As infections soared, Modi allowed a Hindu religious festival attended by millions to go on, and he himself actively held giant mass rallies as part of elections in the populous state of West Bengal. At many of these, Modi and most of the crowd wore no masks. Laboratories in West Bengal now report a staggering 50 percent infection rate.
South America faces a similar crisis, spreading out from Brazil, the largest and most populous country in the continent. Brazil is ruled by Jair Bolsonaro, another fascist leader and a close ally of Donald Trump. Like Trump, Bolsonaro repeated claimed that COVID was just "a little flu" and that Brazilians were naturally immune to it, and he promoted hydroxychloroquine as a cure. Now not only is Brazil being severely walloped, but a new and exceptionally dangerous variant—P.1.—has emerged there and spread to neighboring countries, worsening the problems in Peru, Colombia, Uruguay, Venezuela, Argentina, and other countries. Death rates are soaring, and the head of a major hospital in Medellín, Colombia, says that this third wave of disease is not the end: “The fourth peak and fifth peak will come.”

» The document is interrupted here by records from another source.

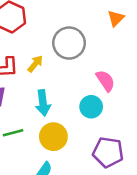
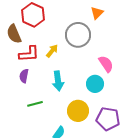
orange triangle: (116, 18) -> (97, 13), moved
yellow circle: (53, 137) -> (78, 111), moved

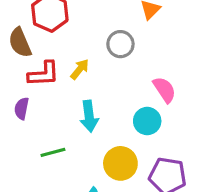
gray circle: (78, 35) -> (120, 44), size x0.7
purple semicircle: (24, 76) -> (22, 108), moved

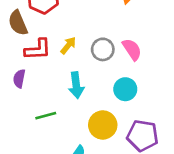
gray circle: (120, 44) -> (103, 49), moved
pink semicircle: (164, 90) -> (132, 49), moved

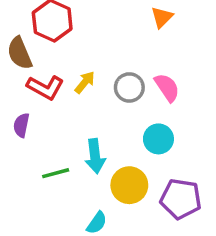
red L-shape: (38, 49) -> (45, 87), turned 32
cyan arrow: (76, 85) -> (95, 156), moved

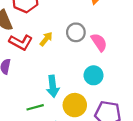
gray circle: (129, 87) -> (76, 32), moved
green line: (56, 173) -> (35, 107), moved

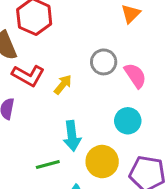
yellow arrow: (46, 39) -> (63, 85), moved

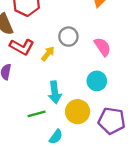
gray circle: (104, 62) -> (68, 37), moved

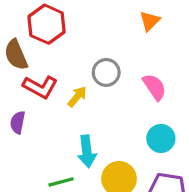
cyan circle: (97, 81) -> (161, 138), moved

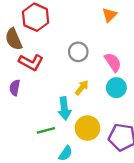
yellow arrow: (77, 97) -> (82, 88), moved
cyan circle: (161, 138) -> (116, 88), moved

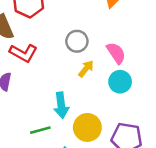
yellow arrow: (82, 88) -> (86, 69), moved

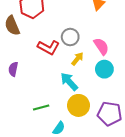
red L-shape: (23, 53) -> (48, 47), moved
cyan arrow: (61, 105) -> (69, 82), moved, turned 144

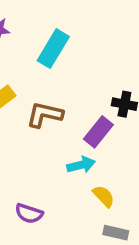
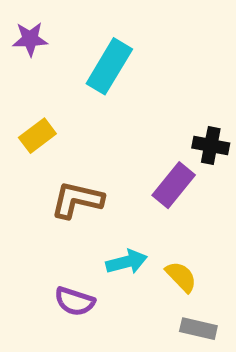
brown L-shape: (45, 115) -> (77, 200), moved
cyan arrow: (81, 165) -> (127, 262), moved

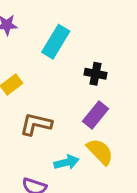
black cross: (211, 145) -> (95, 74), moved
yellow semicircle: (181, 277) -> (100, 152), moved, size x1.4

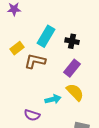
cyan rectangle: (56, 42) -> (46, 36), moved
brown L-shape: (36, 124) -> (35, 61), moved

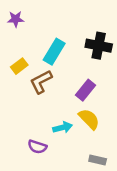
black cross: (72, 41) -> (99, 46), moved, size x1.5
brown L-shape: (35, 61) -> (41, 82), turned -40

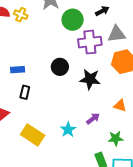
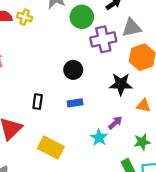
blue rectangle: (18, 70) -> (75, 103), moved
black star: (90, 79) -> (121, 84), moved
cyan star: (68, 130) -> (99, 137), moved

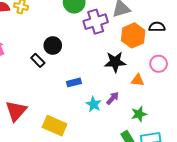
black circle: (73, 70) -> (53, 45), moved
black rectangle: (38, 102) -> (38, 60), moved, turned -48
cyan star: (99, 137) -> (94, 104), moved

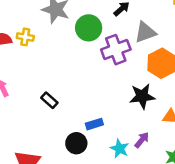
black circle: (53, 45) -> (76, 143), moved

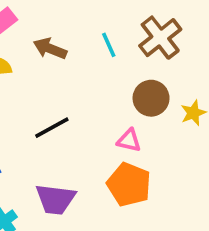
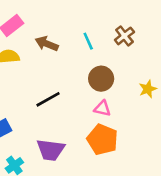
brown cross: (160, 38) -> (124, 36), size x0.7
brown circle: (151, 98) -> (101, 79), moved

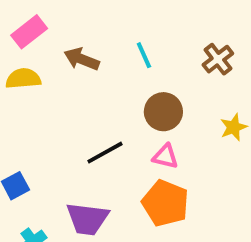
brown cross: (124, 36) -> (218, 59), moved
black line: (48, 99) -> (105, 153), moved

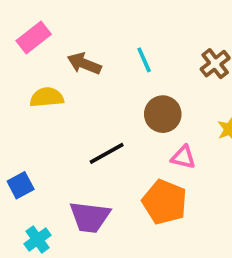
yellow semicircle: (23, 79) -> (47, 97), moved
pink triangle: (165, 156) -> (183, 157), moved

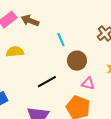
cyan line: (144, 60) -> (61, 40), moved
brown arrow: (84, 64) -> (30, 21), moved

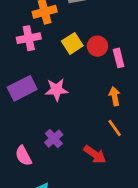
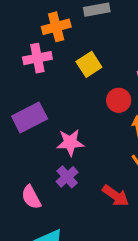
red circle: (97, 46) -> (119, 100), moved
pink star: (56, 90) -> (70, 142), moved

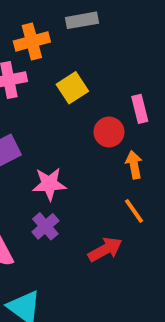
red arrow: (116, 196) -> (105, 249), turned -64

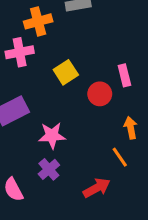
yellow square: (72, 88) -> (66, 72), moved
orange arrow: (134, 165) -> (131, 128), moved

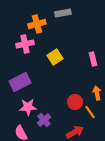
red circle: (100, 94) -> (75, 102), moved
pink star: (52, 136) -> (28, 107), moved

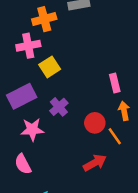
yellow square: (55, 57) -> (50, 67), moved
pink rectangle: (93, 59) -> (115, 83), moved
purple cross: (44, 120) -> (59, 107), moved

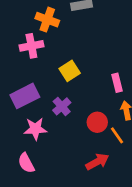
orange cross: (44, 19) -> (47, 20), turned 35
yellow square: (50, 67) -> (70, 71), moved

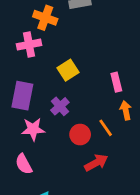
purple rectangle: (25, 96) -> (22, 96), turned -52
red circle: (97, 122) -> (80, 135), moved
orange line: (117, 135) -> (106, 128), moved

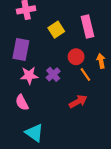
pink rectangle: (116, 82) -> (88, 27), moved, size x1.5
purple cross: (60, 106) -> (53, 74), moved
red circle: (80, 135) -> (76, 57), moved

1. “Global South” is a term for countries of Africa, Latin America, and Asia, where a large majority of the world’s people live. Most of these countries are oppressed and exploited by the wealthy imperialist powers of North America, Europe, China, and Japan. [back]
2. See “U.S. and Other World Powers Hoard COVID Vaccines” at revcom.us. In India fewer than one person in 50 is fully vaccinated; in South Africa, less than one in a hundred. And this is in spite of the fact that these countries host pharmaceutical factories that are major producers of the world’s vaccine supply. [back]
Up Against COVID, Poverty, and the Oppressive Government in Peru
On top of the direct effects of the disease, the pandemic is causing tremendous economic suffering to tens of millions who were already living on the edge, and even some who had managed to eke out a little stability. The New York Times reported on Rafael Córdova, a 50-year-old Peruvian and a father of three who had been working as human resources director of his town, but lost his job when he got COVID. The Times encountered him among thousands of desperate people who had occupied and camped on vacant land in the southern part of Lima, the capital.
The Times reports that Córdova:
now struggles to pay for minutes on the one family phone so that his children can do class work. Meals are small. Debts are mounting. “Today I went to the market and bought a bag of fish bones and made soup,” he said.
... In June, his wife, who had also had Covid, gave birth to twins prematurely. One daughter died days after birth, he said, and the second died about a month later. He had no money for a proper burial. “I left the hospital with my daughter in a black plastic bag and got in a taxi and went to the cemetery,” he said. “There was no Mass, no wake. No flowers. Nothing.”
When he heard about the [land] occupation, he said he was three months behind on rent and feared eviction. So he made a run for the hill, pitching a tent that became his new home. “The only way they’ll get us out of here,” he said, “is if we’re dead.”
A week later, the police arrived, set off tear gas—and booted him and thousands of others from their camp.